People living outside metropolitan cities in rural areas are twice as likely to die from suicide than their city-dwelling counterparts. Here, males make up seventy-five per cent of the deaths by suicide. In very remote locations, the suicide rate is six times the national average. Structural factors such as little or no access to mental health services, high unemployment rates, and ready access to means of self-harm such as firearms contribute to this alarming statistic. These factors, mixed with a lack of mental health services and support services for people living in rural areas mean there is little help for people suffering from mental health issues; for LGBTQI+ people in rural areas, the situation is even worse.

When it comes to the elderly, men over eighty-five are killing themselves at three times the national average. This should come as little surprise to anyone that has followed the recent inquiry into the aged care sector. Unrealistic staff to client ratios, poor pay for workers resulting in a high level of staff turnover, worker burnout, poor outcomes for clients, clients being neglected, which have exacerbated mental health problems. So has the lack of access to mental health services to alleviate the symptoms and lower this deplorable statistic.

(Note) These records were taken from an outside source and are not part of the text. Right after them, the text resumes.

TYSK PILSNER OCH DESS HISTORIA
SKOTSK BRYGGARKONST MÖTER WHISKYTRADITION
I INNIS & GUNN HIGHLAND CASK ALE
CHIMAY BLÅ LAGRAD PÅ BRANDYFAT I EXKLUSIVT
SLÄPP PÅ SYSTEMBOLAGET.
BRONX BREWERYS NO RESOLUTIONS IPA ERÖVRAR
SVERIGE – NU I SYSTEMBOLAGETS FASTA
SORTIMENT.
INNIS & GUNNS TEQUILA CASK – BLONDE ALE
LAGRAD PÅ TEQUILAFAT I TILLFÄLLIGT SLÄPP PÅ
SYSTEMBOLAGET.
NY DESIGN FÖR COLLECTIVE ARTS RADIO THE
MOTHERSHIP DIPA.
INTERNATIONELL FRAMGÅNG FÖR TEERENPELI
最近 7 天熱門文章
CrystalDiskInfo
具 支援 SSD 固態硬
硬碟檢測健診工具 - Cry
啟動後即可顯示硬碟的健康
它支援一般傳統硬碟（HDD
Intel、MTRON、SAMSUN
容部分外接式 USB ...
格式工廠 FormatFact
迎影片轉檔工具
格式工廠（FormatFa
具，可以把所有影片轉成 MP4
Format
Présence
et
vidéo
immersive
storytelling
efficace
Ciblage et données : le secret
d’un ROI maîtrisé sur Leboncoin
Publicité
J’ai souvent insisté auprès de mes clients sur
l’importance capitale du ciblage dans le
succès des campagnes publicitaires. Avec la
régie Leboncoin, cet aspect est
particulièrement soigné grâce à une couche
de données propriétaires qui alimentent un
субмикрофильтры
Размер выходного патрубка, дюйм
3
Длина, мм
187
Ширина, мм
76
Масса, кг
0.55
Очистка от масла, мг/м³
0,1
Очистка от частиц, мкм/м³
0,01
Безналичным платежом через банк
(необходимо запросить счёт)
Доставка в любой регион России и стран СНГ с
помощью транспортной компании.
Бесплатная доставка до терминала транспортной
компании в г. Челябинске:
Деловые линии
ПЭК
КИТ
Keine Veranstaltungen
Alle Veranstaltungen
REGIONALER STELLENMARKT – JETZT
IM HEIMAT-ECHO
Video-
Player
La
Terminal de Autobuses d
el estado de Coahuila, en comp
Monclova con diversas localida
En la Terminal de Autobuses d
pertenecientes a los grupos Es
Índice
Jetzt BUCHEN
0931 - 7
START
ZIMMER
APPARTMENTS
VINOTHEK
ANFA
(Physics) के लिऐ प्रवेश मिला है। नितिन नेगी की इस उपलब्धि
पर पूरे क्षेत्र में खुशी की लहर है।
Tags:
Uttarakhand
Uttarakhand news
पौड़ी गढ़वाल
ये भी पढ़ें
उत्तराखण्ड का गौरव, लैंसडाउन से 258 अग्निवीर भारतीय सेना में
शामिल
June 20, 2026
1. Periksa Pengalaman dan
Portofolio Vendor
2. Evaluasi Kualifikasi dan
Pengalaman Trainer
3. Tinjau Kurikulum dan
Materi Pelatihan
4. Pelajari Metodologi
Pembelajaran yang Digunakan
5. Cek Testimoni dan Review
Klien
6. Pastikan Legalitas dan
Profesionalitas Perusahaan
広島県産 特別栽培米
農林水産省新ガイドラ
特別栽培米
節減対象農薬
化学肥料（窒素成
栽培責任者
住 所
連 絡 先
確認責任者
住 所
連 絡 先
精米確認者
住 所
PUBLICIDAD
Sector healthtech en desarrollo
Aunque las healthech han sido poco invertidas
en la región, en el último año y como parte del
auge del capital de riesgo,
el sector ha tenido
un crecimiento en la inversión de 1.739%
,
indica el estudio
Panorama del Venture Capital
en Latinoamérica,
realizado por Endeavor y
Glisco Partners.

It is estimated that mental illness and suicide cost Australia up to $220 billion a year in treatment, caring costs, lost economic opportunity, and lost productivity, not to mention the human toll to families and communities; but why in a country as rich as Australia are there so many cases of suicide, self-harm, and mental illness? The simple answer is a lack of funding and support for mental health services. A failure to act by the federal government has led to needless deaths and suffering. Government policy like the infamous Robodebt debacle that claimed over 2,000 lives, unemployed people living on $46 a day, way below the poverty line and an industrial relations system that prioritises company profits over liveable wages is pushing working class people into debt and despair.

While some mental illnesses are inherited genetically most are not. They are the result of the capitalist system that exploits the poor working class for corporate profit. In a capitalist society a person’s worth is reduced to an economic unit – what they contribute to the economy. There is no profit to be made helping the mentally ill and few votes to be had. Mental health treatment is so underfunded that it is almost completely inaccessible, it can take years to get to see a public psychiatrist and private psychiatrists are unaffordable for the poor.

In socialist countries like Cuba where there are fifteen specialist mental hospitals and plenty of room for people that need help, no one is left behind and ample resources are committed by the communist government to ensure that everyone that needs help gets it. People are nurtured and given the help they need because like other socialist countries all people including the poor get the mental health support they need instead of being treated like an economic unit.

Only a socialist government in Australia can turn the tide and save lives because the capitalists simply don’t care about the poor working class.